Exercise brief
Every line of the material that follows must be printed again exactly.

--- Entries shown Enclosed Below ---

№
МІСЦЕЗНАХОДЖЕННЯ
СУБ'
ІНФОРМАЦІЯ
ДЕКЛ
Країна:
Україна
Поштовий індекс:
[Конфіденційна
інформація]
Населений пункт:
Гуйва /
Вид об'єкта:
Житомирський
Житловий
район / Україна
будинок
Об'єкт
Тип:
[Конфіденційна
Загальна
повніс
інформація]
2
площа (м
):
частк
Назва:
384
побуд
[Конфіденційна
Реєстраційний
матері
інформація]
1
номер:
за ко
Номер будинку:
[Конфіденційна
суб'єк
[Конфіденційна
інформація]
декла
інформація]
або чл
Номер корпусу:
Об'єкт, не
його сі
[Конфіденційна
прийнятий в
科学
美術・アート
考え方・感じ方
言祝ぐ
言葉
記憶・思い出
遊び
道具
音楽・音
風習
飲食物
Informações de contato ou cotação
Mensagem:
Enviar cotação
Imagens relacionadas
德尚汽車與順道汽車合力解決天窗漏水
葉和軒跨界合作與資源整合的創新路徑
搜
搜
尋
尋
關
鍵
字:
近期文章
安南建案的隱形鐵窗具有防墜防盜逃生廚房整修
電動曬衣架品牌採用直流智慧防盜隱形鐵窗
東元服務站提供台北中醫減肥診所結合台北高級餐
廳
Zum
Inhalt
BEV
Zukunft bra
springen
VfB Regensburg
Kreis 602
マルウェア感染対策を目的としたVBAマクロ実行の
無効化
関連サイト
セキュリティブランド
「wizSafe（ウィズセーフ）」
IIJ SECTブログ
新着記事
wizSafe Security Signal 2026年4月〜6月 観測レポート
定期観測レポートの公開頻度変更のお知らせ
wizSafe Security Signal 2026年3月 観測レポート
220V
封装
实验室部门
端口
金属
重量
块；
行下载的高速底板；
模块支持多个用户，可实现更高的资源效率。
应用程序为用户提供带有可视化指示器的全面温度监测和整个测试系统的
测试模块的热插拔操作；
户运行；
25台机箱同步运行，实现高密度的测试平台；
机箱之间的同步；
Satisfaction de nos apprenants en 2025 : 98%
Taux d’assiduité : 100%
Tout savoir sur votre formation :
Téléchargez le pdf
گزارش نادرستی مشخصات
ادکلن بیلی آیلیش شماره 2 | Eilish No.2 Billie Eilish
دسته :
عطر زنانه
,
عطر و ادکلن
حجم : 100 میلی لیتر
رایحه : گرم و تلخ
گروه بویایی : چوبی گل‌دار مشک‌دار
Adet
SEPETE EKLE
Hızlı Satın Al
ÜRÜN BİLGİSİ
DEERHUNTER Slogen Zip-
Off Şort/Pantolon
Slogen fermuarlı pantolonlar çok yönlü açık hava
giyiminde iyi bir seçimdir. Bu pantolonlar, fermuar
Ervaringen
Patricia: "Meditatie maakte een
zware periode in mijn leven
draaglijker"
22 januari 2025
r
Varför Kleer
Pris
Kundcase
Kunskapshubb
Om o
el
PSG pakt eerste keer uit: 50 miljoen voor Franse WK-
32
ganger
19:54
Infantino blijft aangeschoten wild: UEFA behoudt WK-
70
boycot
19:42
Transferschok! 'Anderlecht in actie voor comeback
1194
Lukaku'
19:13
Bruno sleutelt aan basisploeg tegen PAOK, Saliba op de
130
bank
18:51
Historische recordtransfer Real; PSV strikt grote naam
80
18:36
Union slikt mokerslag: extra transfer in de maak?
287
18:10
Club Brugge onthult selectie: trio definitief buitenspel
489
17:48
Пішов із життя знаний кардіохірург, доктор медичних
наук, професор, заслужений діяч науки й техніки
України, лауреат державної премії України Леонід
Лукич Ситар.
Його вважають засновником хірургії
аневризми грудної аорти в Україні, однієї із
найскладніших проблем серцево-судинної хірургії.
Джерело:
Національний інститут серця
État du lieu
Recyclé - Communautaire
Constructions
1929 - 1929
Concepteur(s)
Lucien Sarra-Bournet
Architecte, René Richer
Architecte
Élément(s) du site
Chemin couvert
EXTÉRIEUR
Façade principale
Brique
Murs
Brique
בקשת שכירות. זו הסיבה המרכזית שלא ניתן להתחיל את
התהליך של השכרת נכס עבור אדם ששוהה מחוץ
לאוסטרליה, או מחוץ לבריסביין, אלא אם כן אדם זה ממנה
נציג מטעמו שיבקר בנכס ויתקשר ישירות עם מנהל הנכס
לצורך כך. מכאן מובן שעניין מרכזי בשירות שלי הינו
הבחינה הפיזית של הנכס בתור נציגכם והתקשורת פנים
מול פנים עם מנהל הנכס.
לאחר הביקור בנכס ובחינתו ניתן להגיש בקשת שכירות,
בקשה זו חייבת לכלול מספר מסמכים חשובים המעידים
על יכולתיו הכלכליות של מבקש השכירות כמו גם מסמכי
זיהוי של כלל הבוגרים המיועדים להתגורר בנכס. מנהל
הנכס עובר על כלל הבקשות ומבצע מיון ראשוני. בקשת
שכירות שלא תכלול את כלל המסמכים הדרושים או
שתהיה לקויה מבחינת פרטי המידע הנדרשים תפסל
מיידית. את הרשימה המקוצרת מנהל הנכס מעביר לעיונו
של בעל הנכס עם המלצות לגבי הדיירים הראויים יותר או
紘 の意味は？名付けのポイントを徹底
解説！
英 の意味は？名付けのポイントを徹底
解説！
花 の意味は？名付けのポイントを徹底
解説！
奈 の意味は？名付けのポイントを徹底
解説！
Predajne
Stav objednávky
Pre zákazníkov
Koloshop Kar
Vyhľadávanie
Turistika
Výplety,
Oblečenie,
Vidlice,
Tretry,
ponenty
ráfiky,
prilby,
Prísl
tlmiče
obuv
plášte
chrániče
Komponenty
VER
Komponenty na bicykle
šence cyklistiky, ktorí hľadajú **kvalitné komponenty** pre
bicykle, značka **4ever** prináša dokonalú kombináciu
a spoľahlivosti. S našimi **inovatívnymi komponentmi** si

--- End of Enclosed Entries shown ---

Expected output
№
МІСЦЕЗНАХОДЖЕННЯ
СУБ'
ІНФОРМАЦІЯ
ДЕКЛ
Країна:
Україна
Поштовий індекс:
[Конфіденційна
інформація]
Населений пункт:
Гуйва /
Вид об'єкта:
Житомирський
Житловий
район / Україна
будинок
Об'єкт
Тип:
[Конфіденційна
Загальна
повніс
інформація]
2
площа (м
):
частк
Назва:
384
побуд
[Конфіденційна
Реєстраційний
матері
інформація]
1
номер:
за ко
Номер будинку:
[Конфіденційна
суб'єк
[Конфіденційна
інформація]
декла
інформація]
або чл
Номер корпусу:
Об'єкт, не
його сі
[Конфіденційна
прийнятий в
科学
美術・アート
考え方・感じ方
言祝ぐ
言葉
記憶・思い出
遊び
道具
音楽・音
風習
飲食物
Informações de contato ou cotação
Mensagem:
Enviar cotação
Imagens relacionadas
德尚汽車與順道汽車合力解決天窗漏水
葉和軒跨界合作與資源整合的創新路徑
搜
搜
尋
尋
關
鍵
字:
近期文章
安南建案的隱形鐵窗具有防墜防盜逃生廚房整修
電動曬衣架品牌採用直流智慧防盜隱形鐵窗
東元服務站提供台北中醫減肥診所結合台北高級餐
廳
Zum
Inhalt
BEV
Zukunft bra
springen
VfB Regensburg
Kreis 602
マルウェア感染対策を目的としたVBAマクロ実行の
無効化
関連サイト
セキュリティブランド
「wizSafe（ウィズセーフ）」
IIJ SECTブログ
新着記事
wizSafe Security Signal 2026年4月〜6月 観測レポート
定期観測レポートの公開頻度変更のお知らせ
wizSafe Security Signal 2026年3月 観測レポート
220V
封装
实验室部门
端口
金属
重量
块；
行下载的高速底板；
模块支持多个用户，可实现更高的资源效率。
应用程序为用户提供带有可视化指示器的全面温度监测和整个测试系统的
测试模块的热插拔操作；
户运行；
25台机箱同步运行，实现高密度的测试平台；
机箱之间的同步；
Satisfaction de nos apprenants en 2025 : 98%
Taux d’assiduité : 100%
Tout savoir sur votre formation :
Téléchargez le pdf
گزارش نادرستی مشخصات
ادکلن بیلی آیلیش شماره 2 | Eilish No.2 Billie Eilish
دسته :
عطر زنانه
,
عطر و ادکلن
حجم : 100 میلی لیتر
رایحه : گرم و تلخ
گروه بویایی : چوبی گل‌دار مشک‌دار
Adet
SEPETE EKLE
Hızlı Satın Al
ÜRÜN BİLGİSİ
DEERHUNTER Slogen Zip-
Off Şort/Pantolon
Slogen fermuarlı pantolonlar çok yönlü açık hava
giyiminde iyi bir seçimdir. Bu pantolonlar, fermuar
Ervaringen
Patricia: "Meditatie maakte een
zware periode in mijn leven
draaglijker"
22 januari 2025
r
Varför Kleer
Pris
Kundcase
Kunskapshubb
Om o
el
PSG pakt eerste keer uit: 50 miljoen voor Franse WK-
32
ganger
19:54
Infantino blijft aangeschoten wild: UEFA behoudt WK-
70
boycot
19:42
Transferschok! 'Anderlecht in actie voor comeback
1194
Lukaku'
19:13
Bruno sleutelt aan basisploeg tegen PAOK, Saliba op de
130
bank
18:51
Historische recordtransfer Real; PSV strikt grote naam
80
18:36
Union slikt mokerslag: extra transfer in de maak?
287
18:10
Club Brugge onthult selectie: trio definitief buitenspel
489
17:48
Пішов із життя знаний кардіохірург, доктор медичних
наук, професор, заслужений діяч науки й техніки
України, лауреат державної премії України Леонід
Лукич Ситар.
Його вважають засновником хірургії
аневризми грудної аорти в Україні, однієї із
найскладніших проблем серцево-судинної хірургії.
Джерело:
Національний інститут серця
État du lieu
Recyclé - Communautaire
Constructions
1929 - 1929
Concepteur(s)
Lucien Sarra-Bournet
Architecte, René Richer
Architecte
Élément(s) du site
Chemin couvert
EXTÉRIEUR
Façade principale
Brique
Murs
Brique
בקשת שכירות. זו הסיבה המרכזית שלא ניתן להתחיל את
התהליך של השכרת נכס עבור אדם ששוהה מחוץ
לאוסטרליה, או מחוץ לבריסביין, אלא אם כן אדם זה ממנה
נציג מטעמו שיבקר בנכס ויתקשר ישירות עם מנהל הנכס
לצורך כך. מכאן מובן שעניין מרכזי בשירות שלי הינו
הבחינה הפיזית של הנכס בתור נציגכם והתקשורת פנים
מול פנים עם מנהל הנכס.
לאחר הביקור בנכס ובחינתו ניתן להגיש בקשת שכירות,
בקשה זו חייבת לכלול מספר מסמכים חשובים המעידים
על יכולתיו הכלכליות של מבקש השכירות כמו גם מסמכי
זיהוי של כלל הבוגרים המיועדים להתגורר בנכס. מנהל
הנכס עובר על כלל הבקשות ומבצע מיון ראשוני. בקשת
שכירות שלא תכלול את כלל המסמכים הדרושים או
שתהיה לקויה מבחינת פרטי המידע הנדרשים תפסל
מיידית. את הרשימה המקוצרת מנהל הנכס מעביר לעיונו
של בעל הנכס עם המלצות לגבי הדיירים הראויים יותר או
紘 の意味は？名付けのポイントを徹底
解説！
英 の意味は？名付けのポイントを徹底
解説！
花 の意味は？名付けのポイントを徹底
解説！
奈 の意味は？名付けのポイントを徹底
解説！
Predajne
Stav objednávky
Pre zákazníkov
Koloshop Kar
Vyhľadávanie
Turistika
Výplety,
Oblečenie,
Vidlice,
Tretry,
ponenty
ráfiky,
prilby,
Prísl
tlmiče
obuv
plášte
chrániče
Komponenty
VER
Komponenty na bicykle
šence cyklistiky, ktorí hľadajú **kvalitné komponenty** pre
bicykle, značka **4ever** prináša dokonalú kombináciu
a spoľahlivosti. S našimi **inovatívnymi komponentmi** si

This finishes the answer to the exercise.